Na ja, Problem erkannt, Problem gebannt. DASS ein Problem vorlag ist ja klar, ob dieses jedoch einen bösen Hintergrund hatte wird halt jetzt untersucht. Unschön ist sicherlich, dass man da vorher keine mündliche Nachricht bekommt - auf der anderen Seite wird so jedoch einer etwaig größeren Schädigung entgegengewirkt. 
Ein Rechtesystem tut leider immer auch mal dem weh, der eigentlich Recht hat bzw. es nicht besser wusste. Es soll Leute geben, die nicht wissen, dass es eine zeitlich festgeschriebene Frist gibt, in der man Winterreifen am Karren dran haben muss. Die müssen wenn das nem grün equipptem Tauren auffällt trotzdem blechen, mutwilig oder nicht.


----------



## Varanthir (25. Juni 2009)

Also mal ernsthaft ... diese wie auch vorhergehende Bannwellen werden nach Kriterien festgelegt. Da setzt sich keiner hin und kontrolliert einen Charakter nach dem anderen im Vorfeld was dieser da genau fabriziert hat. Man bannt/sperrt alle die diese vorabgesteckten Kriterien im einzelnen oder gar noch schlimmer komplett erfüllt haben, unter welchen Umständen auch immer. Und dann wird untersucht ... alles andere würde einen viel zu hohen Kostenfaktor mit sich ziehen (Zeit und Personal). Bei der Masse an Accounts sollte das auch keinen verwundern.
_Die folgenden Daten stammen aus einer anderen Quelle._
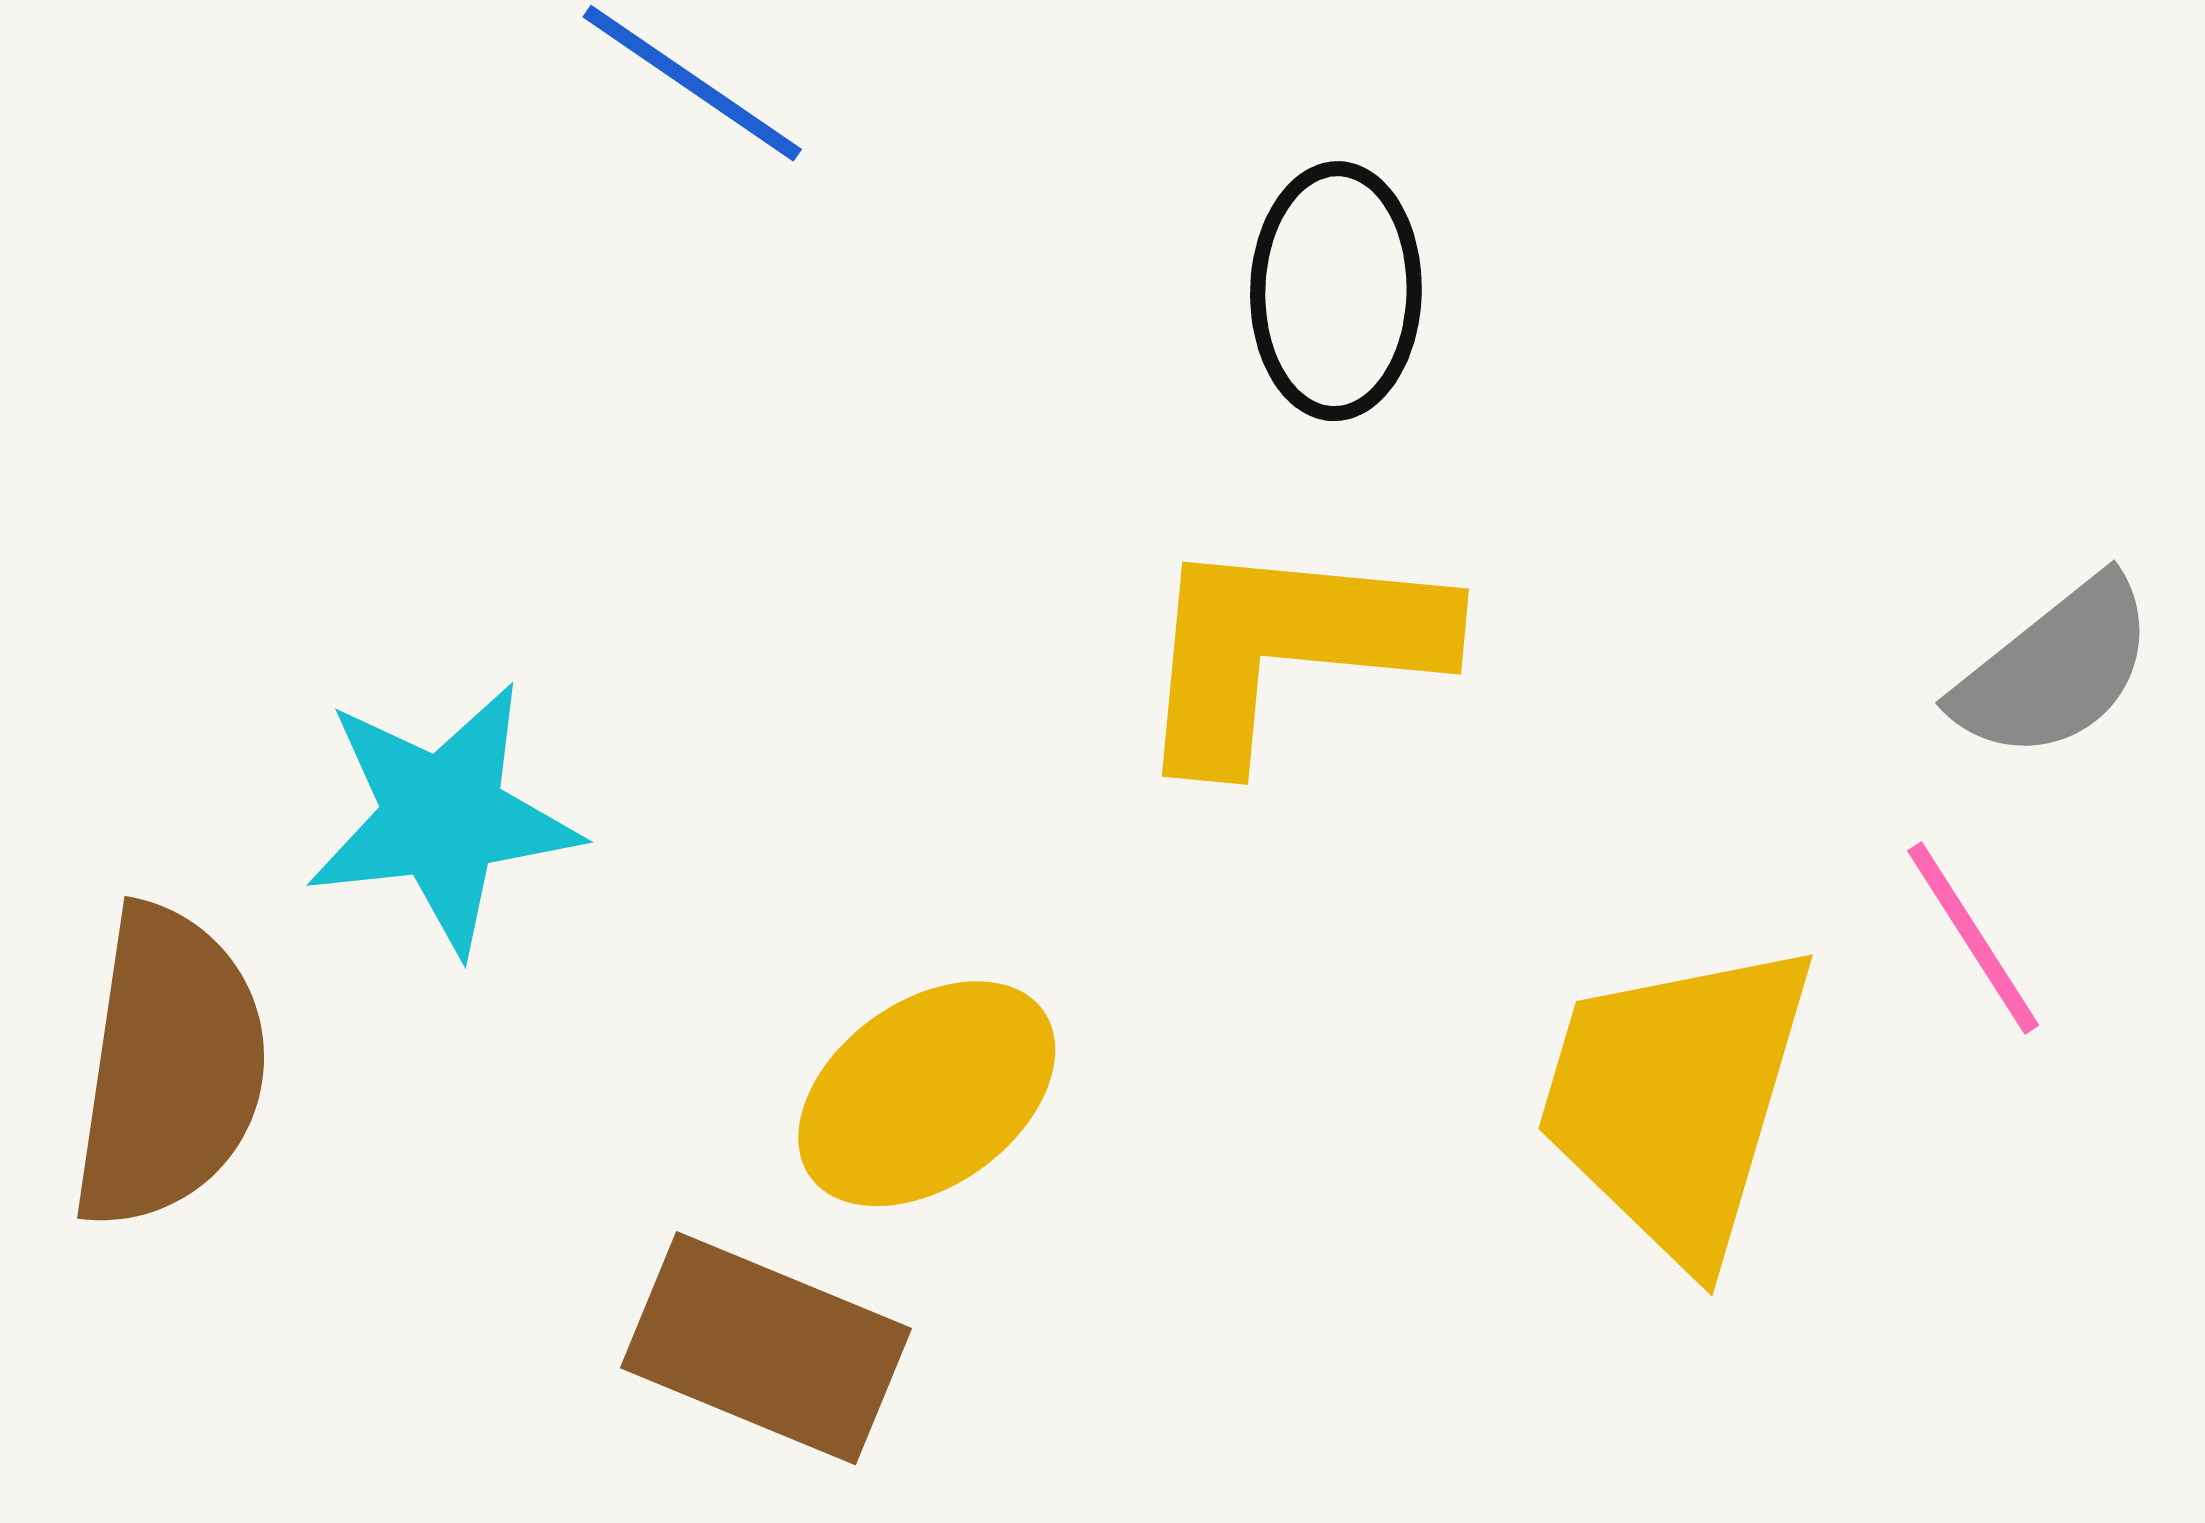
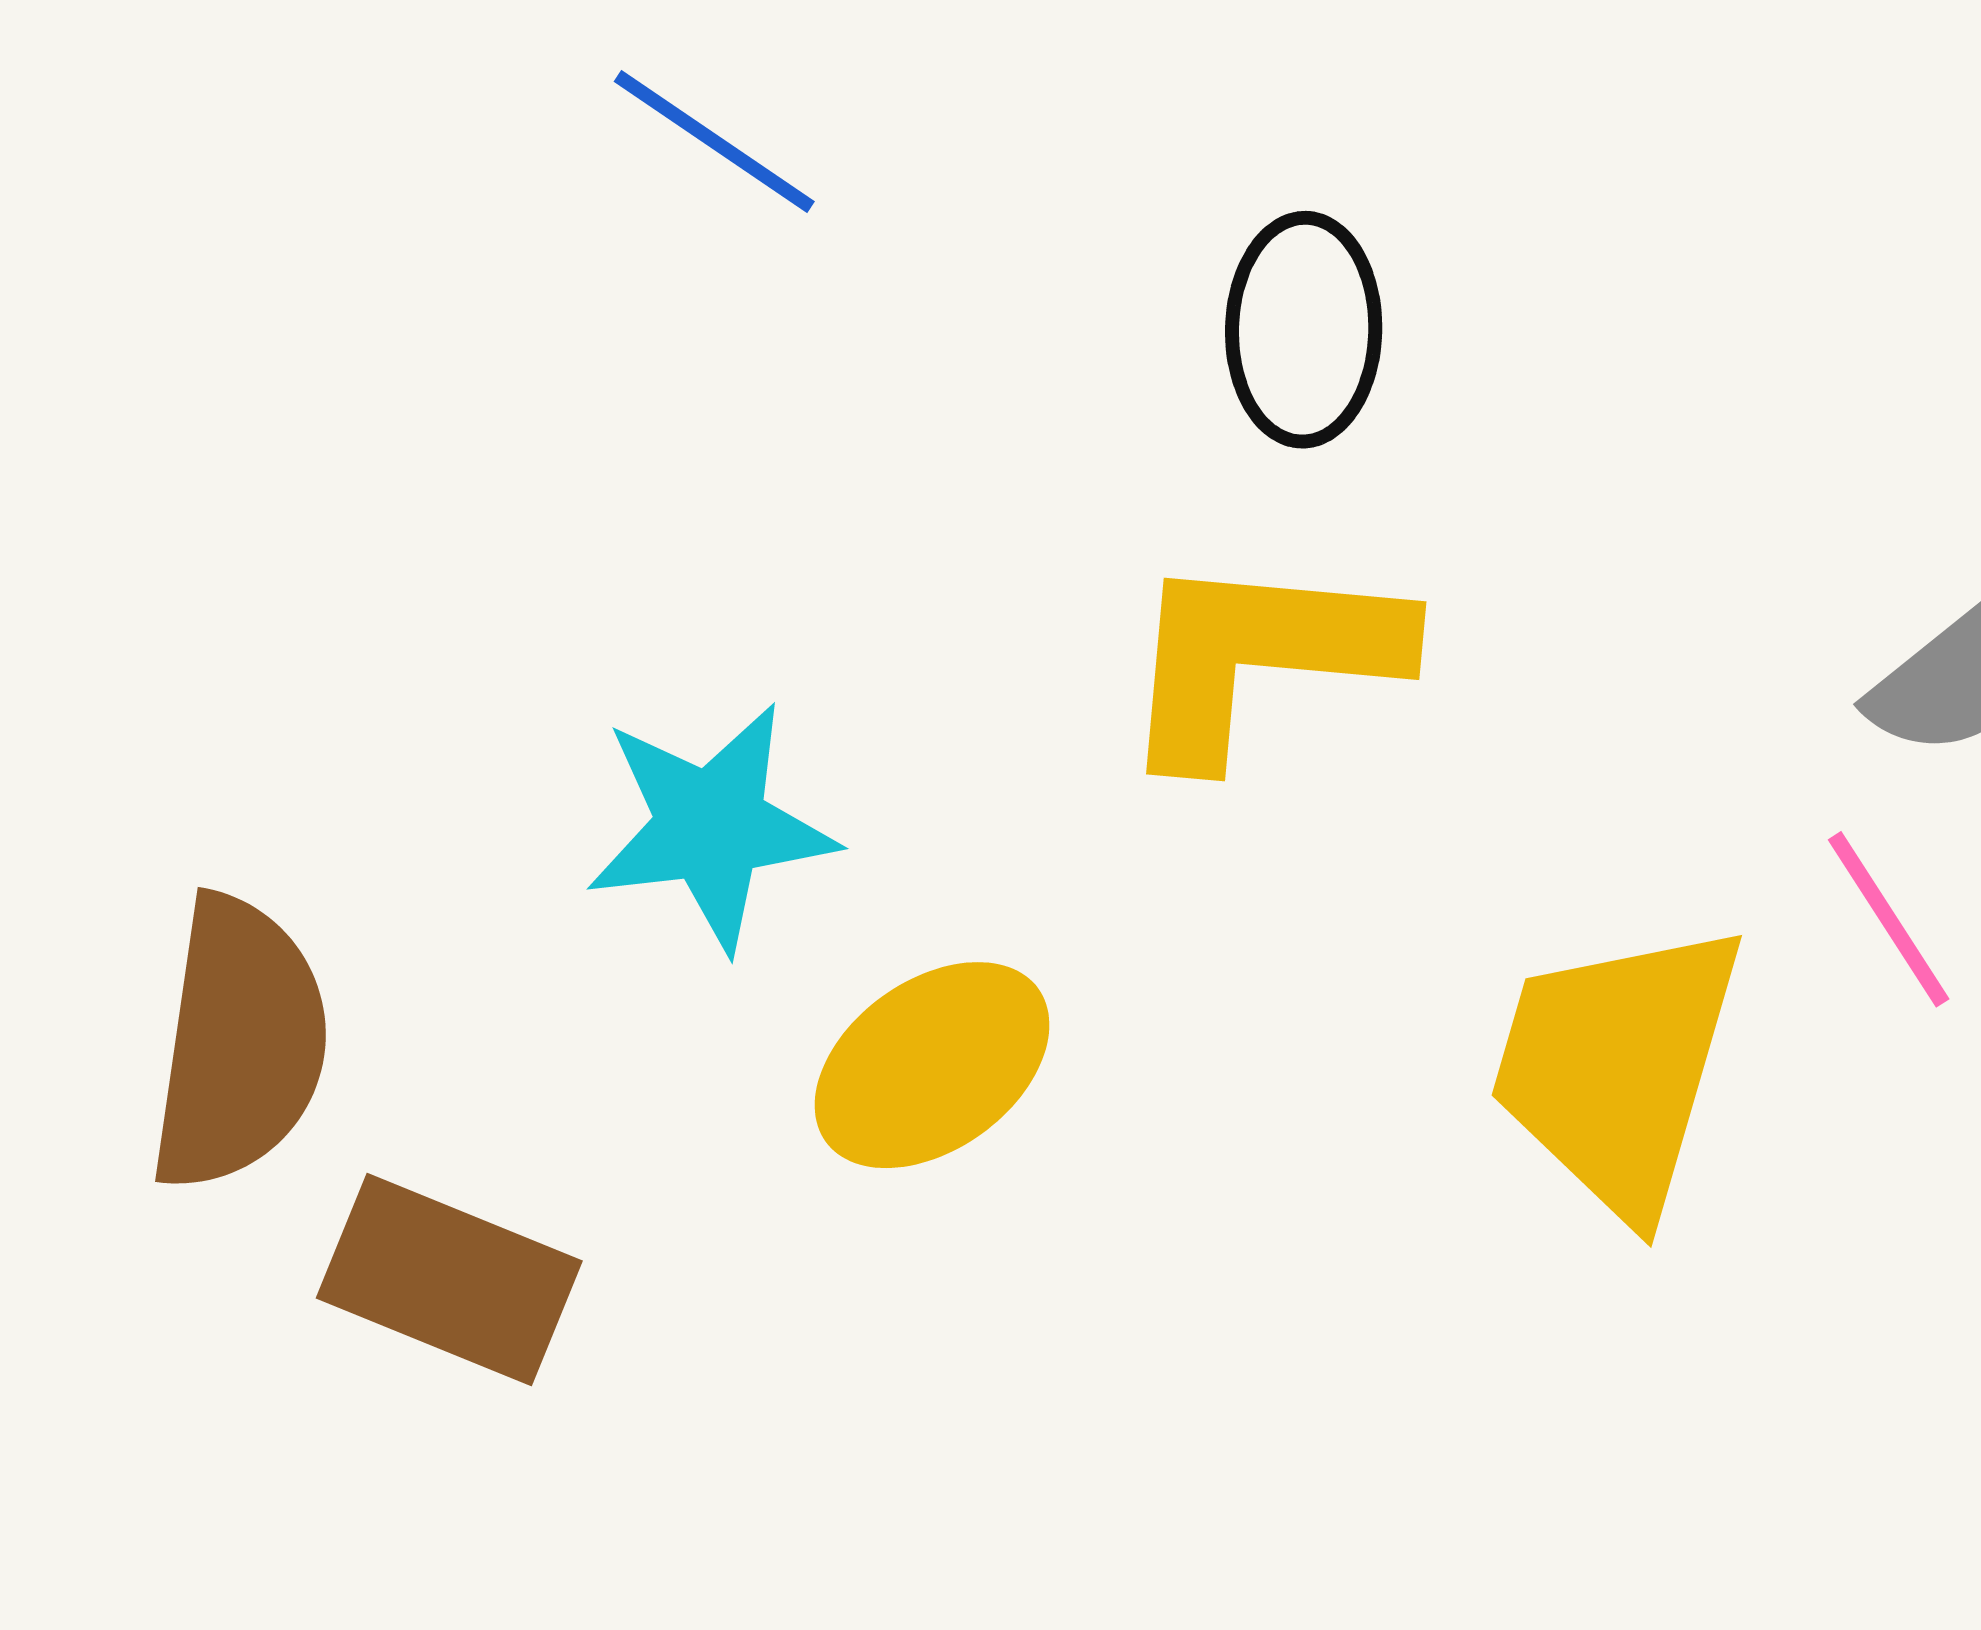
cyan star: (443, 817) -> (711, 826), moved
brown rectangle: (766, 1348) -> (449, 1279), moved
Den einen triffts schon nicht ohne Grund, der andere hat halt einfach das Pech.

So schaut das gängige Prozedere "nicht nur" in der Unterhaltungsindustrie aus.


PS: Man wird niemandem vorher die Füsse knutschen und um Entschuldigung bitten 


			Dieser Inhalt steht nur eingeloggten Mitgliedern zur Verfügung.
        

.


----------



## Xelyna (25. Juni 2009)

Wusste gar nicht dass es da einen Bug gibt o0..
Haben gestern nach 'ner Stunde Levi im Hardmode gemacht ohne derlei Prodzeduren.. ob wir wohl auch gesperrt worden wären, wenn wir es schneller geschafft hätten? 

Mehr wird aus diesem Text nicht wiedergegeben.